This article is intended to help organisations which are implementing remote working into their business operations by providing an overview of its legal, regulatory and contractual implications.
Legal and Regulatory Considerations
Depending on the type of business you operate, there are certain legal requirements that you must adhere to when processing customer data. Laws such as the GDPR and Data Protection Act 2018 require that personal data is processed is a way that ensures its security. This entails using appropriate technological and organisational measures to avoid unauthorised or unlawful processing and accidental loss, destruction or damage of personal data. Businesses are accountable for demonstrating compliance with these rules. Certain sectors, such as the legal sector, have additional regulatory requirements in terms of data security (see this article for guidance aimed at law firms).
The Government has recently decided to enter the ‘Delay’ phase in its fight against COVID-19 and the latest guidelines of PHE are now encouraging businesses to work from home. As such, the security and privacy of personal data and business sensitive data has become a main priority for businesses. Remote working means all communications take place in a decentralised environment, thus increasing the risks to sensitive data – some examples include employees using unprotected internet connection and business hardware such as laptops getting damaged or lost outside the office. To avoid being victim of security breaches, businesses must ensure they have in place strong privacy and security policies, adequately supported by strong cybersecurity infrastructure and staff training.
To better support businesses during this time, the ICO has issued new guidance on data protection. Businesses are being advised that staff can work from home, however the same security measures apply to remote working as they do to office working.
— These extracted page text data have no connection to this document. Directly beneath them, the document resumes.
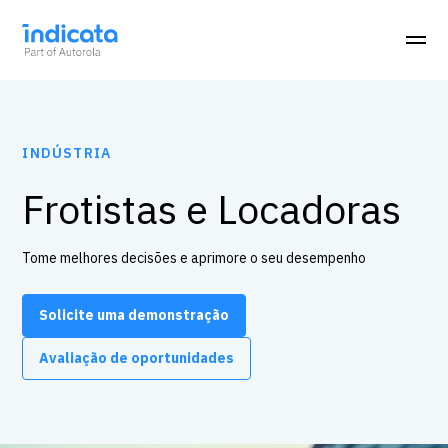
INDÚSTRIA
Frotistas e Locadoras
Tome melhores decisões e aprimore o seu desempenho
Solicite uma demonstração
Avaliação de oportunidades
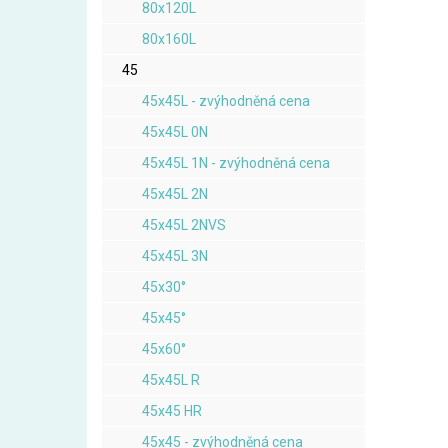
80x120L
80x160L
45
45x45L - zvýhodněná cena
45x45L 0N
45x45L 1N - zvýhodněná cena
45x45L 2N
45x45L 2NVS
45x45L 3N
45x30°
45x45°
45x60°
45x45L R
45x45 HR
45x45 - zvýhodněná cena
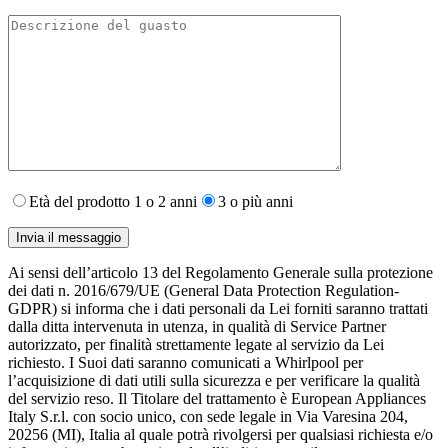
Età del prodotto 1 o 2 anni
3 o più anni
Ai sensi dell’articolo 13 del Regolamento Generale sulla protezione
dei dati n. 2016/679/UE (General Data Protection Regulation-
GDPR) si informa che i dati personali da Lei forniti saranno​ trattati
dalla ditta intervenuta in utenza,​ in qualità di Service Partner
autorizzato, per finalità strettamente legate al servizio da Lei
richiesto. I S​uoi dati saranno comunicati a Whirlpool per
l’acquisizione di dati utili sulla sicurezza e per verificare la qualità
del servizio reso. Il Titolare del trattamento è European Appliances
Italy S.r.l. con socio unico, con sede legale in Via Varesina 204,
20256 (MI), Italia al quale potrà rivolgersi per qualsiasi richiesta e/o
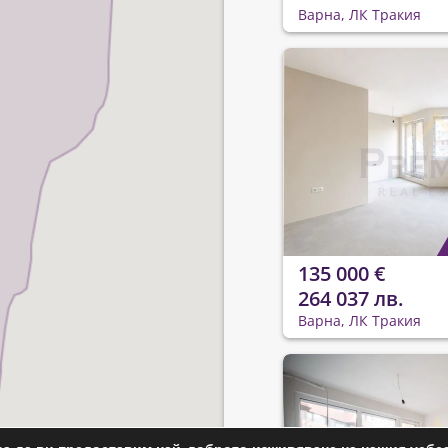
Варна, ЛК Тракия
135 000 €
264 037 лв.
Варна, ЛК Тракия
This is a clear indication businesses must implement the necessary changes to ensure that adequate cybersecurity infrastructure is put in place and that remote workers adhere to privacy and security policies.
Organisations should review their cybersecurity infrastructure to ensure their response to attacks is appropriate. Contracts with vendors and service providers should address liability for attacks resulting from remote working practices. In particular, businesses should ensure that such contracts include provision of security measures for the following:
- Handling mobile devices or media that may contain personal or sensitive data;
- Encryption and truncation requirements;
- Transportation or transmission of personal or sensitive data, including over public or wireless networks;
- Risk allocation, including indemnification obligations, for security breaches.
Contracts with vendors and security providers might also contain obligations for businesses to notify third parties of security breaches. Organisations should ensure they are adhering to contractual obligations, whilst also making sure service providers are offering them adequate protection for remote working practices.